My visit to the ER this past week was perhaps the stupidist visit of all. I injured my hand by chewing on my nails. I'm a chronic nail biter and must have been absentmindedly chewing away when I ripped my pinky nail a bit too far. A few days and a thousand germs later, my pinky swelled up like a beach ball and became discolored and disgusting.
A few days and a few anti-biotics later, the moral of the story is clear: Stop Chewing Your Nails People, Your Mama Was Right!!!!!
Saturday, February 16, 2008
Thursday, February 07, 2008
Here We Go Again
Well it is moving time once again. Robin and I just found a great new apartment on the north side of town and are getting ready to make the big move on March 1. For me, the first step of moving involves sorting through all of the stuff that I've accumulated in order to pair down and organize. Yesterday was day one of "Operation Nostalgia" and I came across some lost gems.
"The Three Bad Girls." During the summer of 1997, I had a job as a cook in the nursing home where my mother works in Croton NY. In August I moved to Guatemala where I felt more than a little homesick and where I eagerly awaited letters from back home. This photograph is of three of my co-workers from the nursing home, a real gem of a photograph (taken my Mama Git).

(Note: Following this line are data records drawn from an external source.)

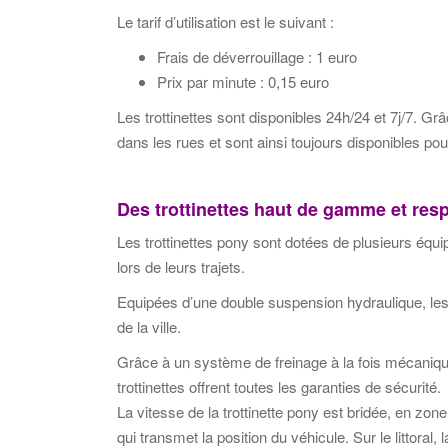
Le tarif d’utilisation est le suivant :
Frais de déverrouillage : 1 euro
Prix par minute : 0,15 euro
Les trottinettes sont disponibles 24h/24 et 7j/7. Gr
dans les rues et sont ainsi toujours disponibles pour
Des trottinettes haut de gamme et re
Les trottinettes pony sont dotées de plusieurs équip
lors de leurs trajets.
Equipées d’une double suspension hydraulique, les 
de la ville.
Grâce à un système de freinage à la fois mécanique
trottinettes offrent toutes les garanties de sécurité.
La vitesse de la trottinette pony est bridée, en zo
qui transmet la position du véhicule. Sur le littoral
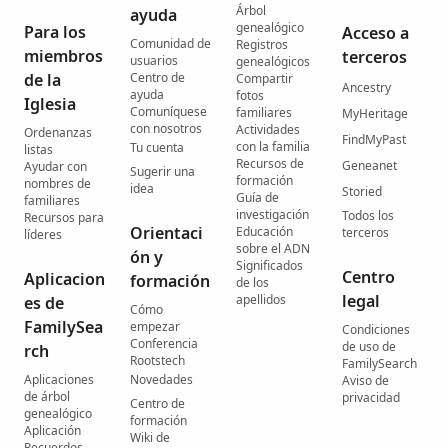
Árbol
ayuda
genealógico
Para los
Acceso a
Comunidad de
Registros
miembros
terceros
usuarios
genealógicos
de la
Centro de
Compartir
Ancestry
ayuda
fotos
Iglesia
Comuníquese
familiares
MyHeritage
con nosotros
Actividades
Ordenanzas
FindMyPast
con la familia
Tu cuenta
listas
Recursos de
Geneanet
Ayudar con
Sugerir una
formación
nombres de
idea
Storied
Guía de
familiares
investigación
Todos los
Recursos para
Orientaci
Educación
terceros
líderes
sobre el ADN
ón y
Significados
Centro
Aplicacion
formación
de los
legal
apellidos
es de
Cómo
FamilySea
empezar
Condiciones
Conferencia
de uso de
rch
Rootstech
FamilySearch
Aplicaciones
Novedades
Aviso de
de árbol
privacidad
Centro de
genealógico
formación
Aplicación
Wiki de
Recuerdos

This photograph was made in the Spring of 2001 and is from my very first nude photo shoot. I was working as a bartender in NY prior to relocating to Chicago and was one day approached by a waitress who asked me if I would take some nude photographs of her. I was excited for all of the obvious reasons but also because I had always loved the old nude photographs of Andre Kertesz. As excited as I was, I was also very nervous. So on one of my days off she came to my parents house, took off her clothes and asked me what she should do. Feeling that I should be "pure" to my art, I set about shooting a few roles of the most conservative nude photographs you've ever seen. The whole thing was incredibly awkward, she wanted Playboy Centerfolds and I gave her images straight out of the urine stained apartments of a Dostoevsky novel. Oh young Git, so much to learn . . .

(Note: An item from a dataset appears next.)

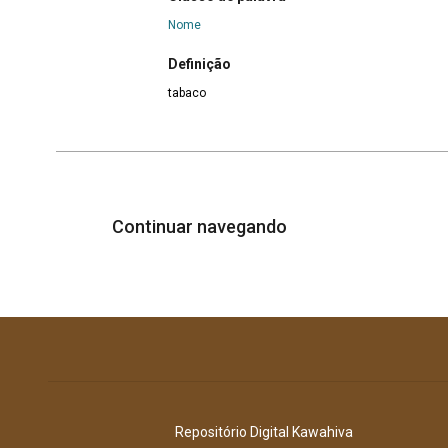
Nome
Definição
tabaco
Continuar navegando
Repositório Digital Kawahiva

This photograph is from 2003 during a road trip with my friend Matt. I was helping him with a film that he was making as well as playing the role of a balding alien. This haircut was truly disgusting although it did get props in a Minneapolis dive bar where a punk rock girl came up to me and told me how much she loved my "Drunk Uncle."
This is a photograph that one of my parents took at their home in NY. It's the view of the back porch under a heavy blanket of snow. I love this shot.
So boys and girls, believe it or not there once existed a currency in Europe before the Euro!!! This is a two Franc piece from my first trip to Europe. As an undergrad, my studies had been devoted almost exclusively to the writings of Albert Camus. Camus has always been a real hero to me and I nearly wet my pants when I found myself in Paris walking the same streets that he had once traversed on a bicycle dressed in a nun outfit during the occupation.
Here we have a shot of Young Git reclining on his Grandmother's couch in Yonkers NY (circa 1986). I used to think this pink polo shirt was "The Bomb" (eat your heart out Kanye West!)
And finally, here we have photograph by the young Brian Ulrich from back when he was a mere student in grad school. I'm not sure if he ever did anything with this photograph but I've always had a real soft spot for it (this is from around the time that he was first beginning his Copia project).
And so, I'm off to pack some more. I'm sure there will be plenty more artifacts in the weeks to come.